##### EXERCISE INPUT
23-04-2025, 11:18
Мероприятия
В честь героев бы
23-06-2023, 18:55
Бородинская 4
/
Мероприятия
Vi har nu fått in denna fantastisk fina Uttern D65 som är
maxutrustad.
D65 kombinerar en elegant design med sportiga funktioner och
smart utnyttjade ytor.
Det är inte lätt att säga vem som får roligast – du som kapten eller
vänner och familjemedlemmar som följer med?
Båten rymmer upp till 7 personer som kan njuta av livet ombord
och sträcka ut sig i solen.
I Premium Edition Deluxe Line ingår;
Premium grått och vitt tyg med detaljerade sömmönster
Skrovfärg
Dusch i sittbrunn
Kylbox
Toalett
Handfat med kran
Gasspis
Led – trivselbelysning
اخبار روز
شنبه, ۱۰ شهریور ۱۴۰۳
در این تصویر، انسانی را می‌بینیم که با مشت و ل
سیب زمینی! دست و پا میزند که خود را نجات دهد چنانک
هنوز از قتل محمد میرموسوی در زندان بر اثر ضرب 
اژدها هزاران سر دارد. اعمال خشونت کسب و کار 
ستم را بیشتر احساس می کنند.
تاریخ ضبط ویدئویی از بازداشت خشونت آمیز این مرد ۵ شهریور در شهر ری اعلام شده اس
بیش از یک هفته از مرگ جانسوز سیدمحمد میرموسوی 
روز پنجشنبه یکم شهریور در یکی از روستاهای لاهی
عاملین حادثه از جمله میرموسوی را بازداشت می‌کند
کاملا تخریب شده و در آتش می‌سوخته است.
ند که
##########
##### EXERCISE INPUT
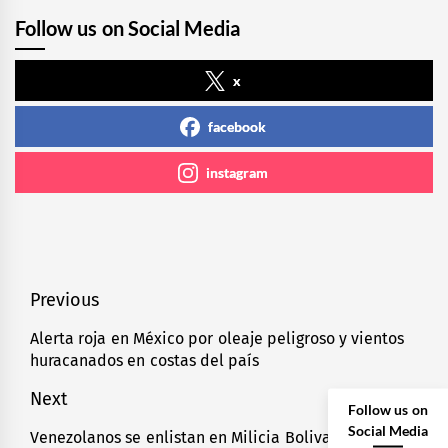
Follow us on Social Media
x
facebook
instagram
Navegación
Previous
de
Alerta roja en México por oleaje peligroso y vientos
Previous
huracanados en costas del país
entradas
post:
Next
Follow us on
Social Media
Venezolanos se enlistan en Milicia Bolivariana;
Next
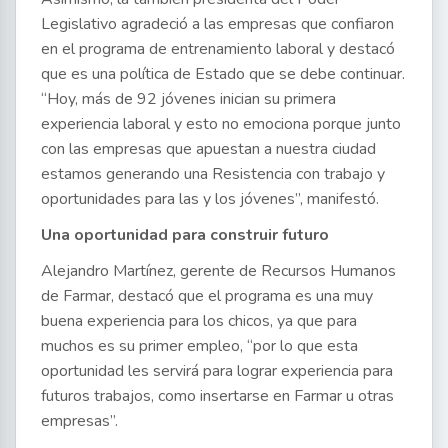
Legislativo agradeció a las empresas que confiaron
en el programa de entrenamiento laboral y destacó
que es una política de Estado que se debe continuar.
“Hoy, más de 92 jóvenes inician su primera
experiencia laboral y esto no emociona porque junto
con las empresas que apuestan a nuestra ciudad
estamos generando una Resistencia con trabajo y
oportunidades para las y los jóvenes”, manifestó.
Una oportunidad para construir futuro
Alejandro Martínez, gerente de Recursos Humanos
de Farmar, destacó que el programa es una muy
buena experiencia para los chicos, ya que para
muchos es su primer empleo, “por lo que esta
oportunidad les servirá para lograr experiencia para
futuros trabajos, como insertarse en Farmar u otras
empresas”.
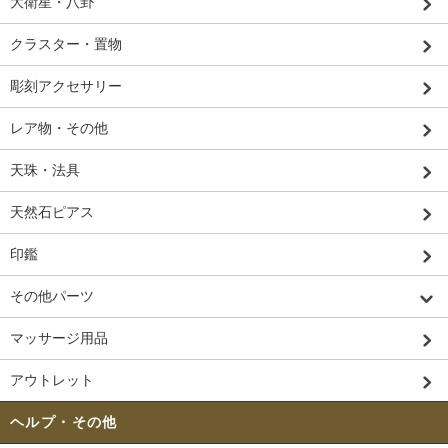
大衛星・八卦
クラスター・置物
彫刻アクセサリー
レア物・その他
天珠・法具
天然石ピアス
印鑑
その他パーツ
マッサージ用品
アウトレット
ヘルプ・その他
##########
EXERCISE DETAILS: Write down exactly the span of lines above from the one containing "23-06-2023, 18:55" to the one containing "Dusch i sittbrunn", both ends included.

RESPONSE:
23-06-2023, 18:55
Бородинская 4
/
Мероприятия
Vi har nu fått in denna fantastisk fina Uttern D65 som är
maxutrustad.
D65 kombinerar en elegant design med sportiga funktioner och
smart utnyttjade ytor.
Det är inte lätt att säga vem som får roligast – du som kapten eller
vänner och familjemedlemmar som följer med?
Båten rymmer upp till 7 personer som kan njuta av livet ombord
och sträcka ut sig i solen.
I Premium Edition Deluxe Line ingår;
Premium grått och vitt tyg med detaljerade sömmönster
Skrovfärg
Dusch i sittbrunn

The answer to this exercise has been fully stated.